Originally written on Twitter, February 21, 2018.
Nothing has changed, except it’s gotten worse.
Reposting it here, now, because there is no room in my heart to say this again.
(Note: read the link if possible. I like the gifs.)
I’ve spent my entire professional career putting people back together after trauma, especially gun trauma. 19 years.
When I say I’m tired of it, I’ve earned it.
When I say I find the vast majority of gun owners insecure, immature & lacking empathy, I’m speaking from experience.
Let’s talk about avoidance. It’s what we do when we don’t want to do something, but can’t just say we don’t want to.
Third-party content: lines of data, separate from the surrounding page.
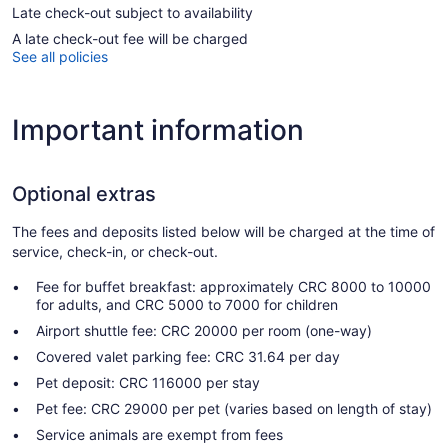
Late check-out subject to availability
A late check-out fee will be charged
See all policies
Important information
Optional extras
The fees and deposits listed below will be charged at the time of
service, check-in, or check-out.
Fee for buffet breakfast: approximately CRC 8000 to 10000
for adults, and CRC 5000 to 7000 for children
Airport shuttle fee: CRC 20000 per room (one-way)
Covered valet parking fee: CRC 31.64 per day
Pet deposit: CRC 116000 per stay
Pet fee: CRC 29000 per pet (varies based on length of stay)
Service animals are exempt from fees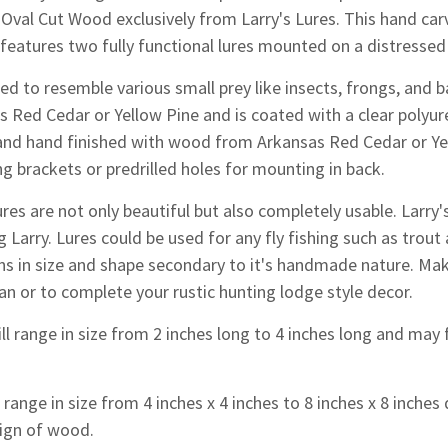
 Oval Cut Wood exclusively from Larry's Lures. This hand car
t features two fully functional lures mounted on a distress
d to resemble various small prey like insects, frongs, and ba
s Red Cedar or Yellow Pine and is coated with a clear polyu
and hand finished with wood from Arkansas Red Cedar or Yell
g brackets or predrilled holes for mounting in back.
res are not only beautiful but also completely usable. Larr
g Larry. Lures could be used for any fly fishing such as trout 
ons in size and shape secondary to it's handmade nature.
Make
an or to complete your rustic hunting lodge style decor.
ll range in size from 2 inches long to 4 inches long and may f
range in size from 4 inches x 4 inches to 8 inches x 8 inche
ign of wood.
It’s having a headache instead of going out with a difficult friend, or pretending your mother’s voicemail got garbled instead of admitting you just X’ed it.
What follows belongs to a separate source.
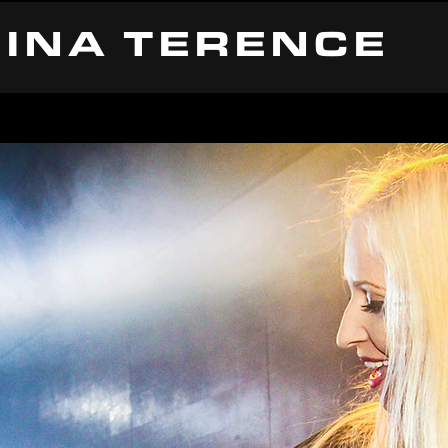
INA TERENCE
As a culture, we’ve been avoiding the gun discussion for decades. We talk about metal detectors in schools, background checks, or hardened safe rooms. When we talk about these, we’re not talking about the simple premise that a gun is a tool that does nothing but kill.
That’s a gun’s sole purpose. It’s not about protection or self defense or hunting. It’s about intentionally killing. Even when we only use them for target practice, the paper target is practice for killing. And the people who advocate for guns are practicing murder.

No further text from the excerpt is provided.